Stock market today: Stocks climb with techs ready to roar

Stocks rose on Friday, putting the S&P 500 on track for a new record, as a technology-led rally lifted a market weighed down by uncertainty over the chances of an early interest rate cut.

The tech-heavy Nasdaq Composite (^IXIC) jumped 0.5%, pointing to a return to earnings recorded on Thursday I eat apple (AAPL) and chip makers fared better. The S&P 500 benchmark index (^GSPC) rose 0.3%, while the Dow Jones Industrial Average (^DJI) gained 0.3% or about 120 points.

The focus has been on big technology could boost a lagging stock market, now that the key drivers of the late 2023 rally have subsided. Thursday's tech-led stock rally put the S&P 500 within 0.3% of its all-time closing high of 4,796.56 and snapped a three-day losing streak for the Dow.
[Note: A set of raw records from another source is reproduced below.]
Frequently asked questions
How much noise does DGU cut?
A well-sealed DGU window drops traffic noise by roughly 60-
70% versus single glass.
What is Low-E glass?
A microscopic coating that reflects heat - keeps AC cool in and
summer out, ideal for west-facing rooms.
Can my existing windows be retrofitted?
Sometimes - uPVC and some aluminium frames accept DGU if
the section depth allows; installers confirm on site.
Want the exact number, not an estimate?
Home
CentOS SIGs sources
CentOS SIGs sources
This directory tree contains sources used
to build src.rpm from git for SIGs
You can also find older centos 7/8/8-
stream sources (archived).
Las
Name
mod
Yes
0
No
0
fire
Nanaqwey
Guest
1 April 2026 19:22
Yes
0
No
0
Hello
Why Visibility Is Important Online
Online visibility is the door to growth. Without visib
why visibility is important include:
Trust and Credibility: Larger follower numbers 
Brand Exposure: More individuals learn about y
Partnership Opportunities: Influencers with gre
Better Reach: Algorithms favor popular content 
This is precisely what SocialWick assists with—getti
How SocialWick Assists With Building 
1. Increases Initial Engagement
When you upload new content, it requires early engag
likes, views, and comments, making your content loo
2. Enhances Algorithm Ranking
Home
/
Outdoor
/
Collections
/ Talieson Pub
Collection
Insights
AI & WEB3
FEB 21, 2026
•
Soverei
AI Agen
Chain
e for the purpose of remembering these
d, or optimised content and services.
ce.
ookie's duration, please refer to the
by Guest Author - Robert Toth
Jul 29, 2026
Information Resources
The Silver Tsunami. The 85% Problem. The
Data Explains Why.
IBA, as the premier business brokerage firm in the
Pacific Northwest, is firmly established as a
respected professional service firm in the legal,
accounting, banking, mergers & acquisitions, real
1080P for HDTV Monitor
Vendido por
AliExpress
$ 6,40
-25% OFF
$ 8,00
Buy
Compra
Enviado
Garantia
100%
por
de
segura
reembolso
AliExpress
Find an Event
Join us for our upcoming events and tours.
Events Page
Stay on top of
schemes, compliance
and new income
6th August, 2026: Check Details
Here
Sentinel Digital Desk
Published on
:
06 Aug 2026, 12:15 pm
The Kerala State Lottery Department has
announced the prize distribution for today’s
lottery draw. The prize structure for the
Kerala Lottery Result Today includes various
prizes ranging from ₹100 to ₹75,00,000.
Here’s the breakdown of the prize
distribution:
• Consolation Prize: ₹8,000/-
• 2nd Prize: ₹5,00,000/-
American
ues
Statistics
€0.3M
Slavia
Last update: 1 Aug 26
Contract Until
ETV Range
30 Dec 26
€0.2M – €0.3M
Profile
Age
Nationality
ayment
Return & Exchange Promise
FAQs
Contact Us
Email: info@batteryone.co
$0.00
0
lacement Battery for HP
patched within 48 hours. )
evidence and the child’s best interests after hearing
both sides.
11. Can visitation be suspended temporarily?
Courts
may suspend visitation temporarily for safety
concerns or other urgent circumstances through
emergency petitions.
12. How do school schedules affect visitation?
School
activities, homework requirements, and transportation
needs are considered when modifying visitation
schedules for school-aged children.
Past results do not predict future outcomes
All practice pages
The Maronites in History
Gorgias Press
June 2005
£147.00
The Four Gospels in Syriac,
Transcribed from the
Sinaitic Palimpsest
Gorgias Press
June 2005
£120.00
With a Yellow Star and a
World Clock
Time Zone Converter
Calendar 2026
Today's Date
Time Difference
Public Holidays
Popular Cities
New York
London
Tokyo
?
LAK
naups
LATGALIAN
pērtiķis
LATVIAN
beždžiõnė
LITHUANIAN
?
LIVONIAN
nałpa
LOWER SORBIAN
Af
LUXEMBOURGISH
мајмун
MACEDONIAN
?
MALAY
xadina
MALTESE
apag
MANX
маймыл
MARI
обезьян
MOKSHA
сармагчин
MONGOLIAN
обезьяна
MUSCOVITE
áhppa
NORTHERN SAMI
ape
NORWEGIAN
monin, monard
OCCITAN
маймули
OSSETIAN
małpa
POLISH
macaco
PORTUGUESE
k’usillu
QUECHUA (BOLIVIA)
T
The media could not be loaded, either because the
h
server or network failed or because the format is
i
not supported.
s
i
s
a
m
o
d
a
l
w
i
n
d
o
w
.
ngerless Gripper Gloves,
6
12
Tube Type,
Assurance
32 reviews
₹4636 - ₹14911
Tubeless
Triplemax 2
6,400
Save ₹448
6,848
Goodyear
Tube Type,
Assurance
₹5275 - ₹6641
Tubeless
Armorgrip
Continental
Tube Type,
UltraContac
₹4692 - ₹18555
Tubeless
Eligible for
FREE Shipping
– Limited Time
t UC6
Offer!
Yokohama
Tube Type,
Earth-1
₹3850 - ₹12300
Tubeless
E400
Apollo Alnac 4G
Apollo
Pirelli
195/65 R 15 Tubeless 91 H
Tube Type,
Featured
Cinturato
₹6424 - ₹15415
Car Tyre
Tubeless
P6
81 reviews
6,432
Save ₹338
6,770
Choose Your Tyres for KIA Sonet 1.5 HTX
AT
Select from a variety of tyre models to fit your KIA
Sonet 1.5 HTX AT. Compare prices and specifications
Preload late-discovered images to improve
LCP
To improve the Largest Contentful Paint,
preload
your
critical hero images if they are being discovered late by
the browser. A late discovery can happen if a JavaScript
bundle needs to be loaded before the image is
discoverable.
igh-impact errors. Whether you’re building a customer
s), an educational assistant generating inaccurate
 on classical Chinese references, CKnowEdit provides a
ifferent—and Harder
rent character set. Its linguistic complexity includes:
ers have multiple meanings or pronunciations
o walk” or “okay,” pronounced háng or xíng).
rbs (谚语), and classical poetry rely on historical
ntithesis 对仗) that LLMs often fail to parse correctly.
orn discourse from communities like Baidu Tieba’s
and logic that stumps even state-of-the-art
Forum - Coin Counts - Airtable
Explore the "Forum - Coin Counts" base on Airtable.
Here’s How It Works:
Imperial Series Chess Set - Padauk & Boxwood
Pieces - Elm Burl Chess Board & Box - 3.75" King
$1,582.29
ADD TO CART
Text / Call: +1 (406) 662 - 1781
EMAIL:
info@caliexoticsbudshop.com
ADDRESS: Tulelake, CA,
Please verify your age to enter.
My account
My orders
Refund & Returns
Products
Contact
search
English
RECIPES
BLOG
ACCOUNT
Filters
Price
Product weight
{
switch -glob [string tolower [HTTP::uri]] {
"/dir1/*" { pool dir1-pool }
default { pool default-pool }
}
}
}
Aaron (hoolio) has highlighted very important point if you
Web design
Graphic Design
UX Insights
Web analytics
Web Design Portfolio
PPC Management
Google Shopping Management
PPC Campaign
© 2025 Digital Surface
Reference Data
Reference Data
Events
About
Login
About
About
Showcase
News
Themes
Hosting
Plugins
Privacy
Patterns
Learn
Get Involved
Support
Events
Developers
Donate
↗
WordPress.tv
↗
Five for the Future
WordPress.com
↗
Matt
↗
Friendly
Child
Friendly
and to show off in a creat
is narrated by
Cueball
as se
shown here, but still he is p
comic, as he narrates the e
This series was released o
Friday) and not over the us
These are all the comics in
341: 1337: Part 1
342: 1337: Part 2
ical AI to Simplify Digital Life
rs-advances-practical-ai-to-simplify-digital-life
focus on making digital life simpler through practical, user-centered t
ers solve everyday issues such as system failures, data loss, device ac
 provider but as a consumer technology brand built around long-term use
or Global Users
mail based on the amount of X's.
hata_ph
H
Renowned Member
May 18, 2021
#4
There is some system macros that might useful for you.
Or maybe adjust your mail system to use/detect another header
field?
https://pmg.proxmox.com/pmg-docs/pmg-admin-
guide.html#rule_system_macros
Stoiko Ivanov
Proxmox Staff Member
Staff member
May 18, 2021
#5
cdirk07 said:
But stocks have had a choppy holiday-shortened week as investors reacted to policy comments, economic data and corporate earnings in an attempt to gauge the likelihood of a Federal Reserve turnaround. The market remains attentive to signs about the timing of rate cuts, which could set the tone for companies this year.

Read more: What the Fed's pause in rate hikes means for bank accounts, CDs, loans and credit cards

In individual stocks, iRobot (IRBT) shares fell 29% after a report that EU regulators plan to block Amazon (AMZN) Acquisition of the manufacturer Roomba for $1.4 billion. Meanwhile, Macy's (METER) fell more than 3% after the retailer said it is cutting 2,350 jobs and close five stores.

Travelers quarterly results (TRV), Financial Regions (RF), and banks will be on Friday's results list. As for economic updates, a December reading on existing home sales is expected, as well as an analysis of consumer confidence from the University of Michigan.

Elsewhere, there was a respite in the US government funding saga after lawmakers approved a provisional bill to avoid an imminent closure.

Live3 updates

  • Consumers haven't felt this good about the economy since July 2021

    Americans are feeling increasingly better about the state of the American economy.

    The latest University of Michigan consumer confidence survey released Friday revealed a 13% increase in overall confidence during the month of January. The index reading for the month was 78.8, its highest mark since July 2021, and well above economists' expectations for a reading of 70.1.

    The 29% cumulative increase seen in the sentiment index over the past two months is the largest bimonthly increase since the US economy recovered from the recession in 1991.

    "December's sharp increase was no fluke," consumer survey director Joanne Hsu said in a news release. "Consumer views were supported by confidence that inflation has turned a corner and strengthening income expectations."

  • Stocks rise as S&P 500 eyes all-time high

    Wall Street kicked off trading Friday with gains across the board, setting the S&P 500 up for a new record, as investors appear to shake off pessimism linked to potential Federal Reserve interest rate cuts.

    The tech-heavy Nasdaq Composite (^IXIC) jumped 0.5%, pointing to a return to earnings recorded on Thursday I eat apple (AAPL) and chip makers fared better. The S&P 500 benchmark index (^GSPC) gained 0.3%, while the Dow Jones Industrial Average (^DJI) gained 0.3% or about 120 points.

  • Ford cuts F-150 Lightning production as demand for electric trucks falters

    ford (F) He said early Friday morning. would pull 1,400 workers off the production line for the F-150 Lightning, the electric version of its best-selling truck, in response to customer demand.

    Which means people aren't as excited about buying an electric version of the F-150 as the company had planned.

    Half of these workers will be transferred to Ford's plant that makes its new Bronco and Ranger trucks, while the other half will be offered buyouts or find a position in another capacity at its Dearborn factory, where the F- is made. 150 Lightning.

    The measure is reminiscent of Pras Subramanian story from Yahoo Finance in late 2023 As noted, last year we saw the industry's electric vehicle dreams come true.

    Which means the lofty projections automakers made in recent years that the entire country would start to look like California when it comes to electric vehicle adoption are starting to look too dreamy.

    And investors have certainly been skeptical: Ford and GM stocks (GM) have declined over the past year, lagging the S&P 500 considerably over that period.

    With higher rates making auto financing more difficult for many consumers, fears about an economic slowdown still weighing on consumers and inventory levels remaining depressed, the feelings of euphoria that swept through the auto industry in 2021 are feel quite distant as 2024 progresses.